Soma-se a esse contexto de profundas mudanças da EB pública cearense a crise pandêmica que provocou impactos no trabalho docente, aprofundando os processos de precarização e de intensificação em curso em virtude das reformas neoliberais implementadas nas últimas décadas no contexto da NGP.
Desafios Impostos pelo Ensino Remoto Emergencial ao Processo de Trabalho
Docente da Educação Básica Pública Cearense e os Efeitos nos Sujeitos Docentes
Suporte e formação para utilização das tecnologias digitais no ensino remoto
De acordo com os dados da pesquisa do Gestrado (GESTRADO, 2020), disponíveis no site do G1CE, 91,0% dos docentes da EB do Ceará nunca haviam ministrado aulas remotas antes do período da pandemia. A seguir, os dados mostram que não houve qualificação adequada para utilização das tecnologias digitais no ensino remoto, tampouco suporte por parte do governo.
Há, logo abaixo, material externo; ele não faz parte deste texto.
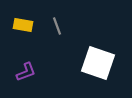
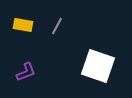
gray line: rotated 48 degrees clockwise
white square: moved 3 px down
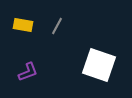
white square: moved 1 px right, 1 px up
purple L-shape: moved 2 px right
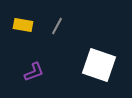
purple L-shape: moved 6 px right
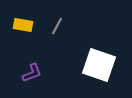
purple L-shape: moved 2 px left, 1 px down
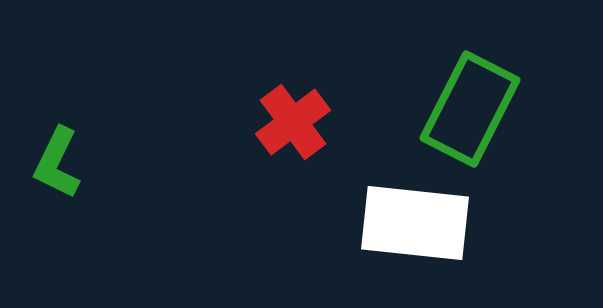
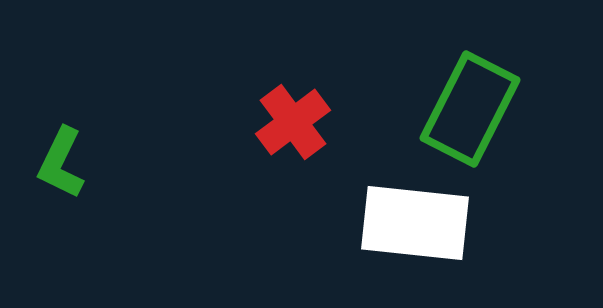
green L-shape: moved 4 px right
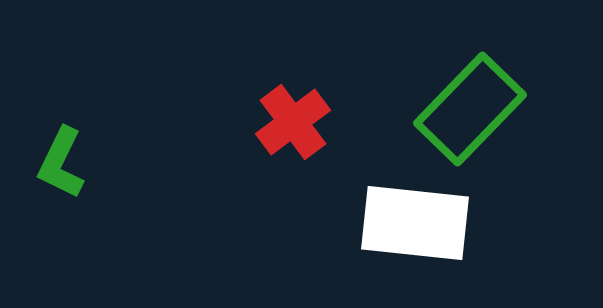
green rectangle: rotated 17 degrees clockwise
Seguem os dados referentes ao suporte e à formação para o uso das TIDICs:
Para 61,9% dos cearenses, o processo de dar aulas online é tocado por conta própria. Outros 16,4% dizem ter acesso a tutoriais online sobre como utilizar as ferramentas virtuais; 9, 5 % têm formação oferecida pela Secretaria da Educação; 7,2% são assistidos por outra instituição; e 4,9%, pela própria escola (G1CE, 2020)
Conforme os dados acima, a maioria dos docentes cearenses afirmou não ter recebido formação adequada para dar aulas remotas, totalizando 61,9 % do total de participantes da pesquisa realizada pelo Gestrado. Os demais (38,1%) afirmaram ter tido algum tipo de formação, seja oferecida pela Secretaria da Educação, seja oferecida por outra instituição ou pela própria escola, ou por meio de tutoriais disponibilizados na internet. Segundo os pesquisadores da UFC (ZIENTARSKI; SOUSA; MARTINS, 2021), a maior parte dos(as) participantes da pesquisa, representada por aproximadamente (67,0%) dos(as) professores(as), afirmou não ter recebido treinamento para realização das aulas remotas. De acordo com os autores, mais da metade dos(as) respondentes afirmou não ter tido apoio técnico-pedagógico da instituição em que trabalham, conforme os dados explicitados a seguir:
(52%) dos(as) respondentes afirmaram que não receberam nenhum tipo de apoio, tampouco orientação pedagógica; foram meramente informados dos horários das aulas virtuais. Os demais (47%), fizeram menção aos rápidos treinamentos para facilitar o uso de plataformas online em função da necessidade de inserção de registros gerais, especialmente: conteúdos, material de apoio didático, frequência, resultados de avaliações; utilização de tecnologias e de planilhas online de checagem das atividades feitas pelos estudantes; uso do Zoom, Google Meet e Google Classroom e cursos de utilização de ferramentas digitais (ZIENTARSKI; SOUSA; MARTINS, 2021, p. 1021-1022).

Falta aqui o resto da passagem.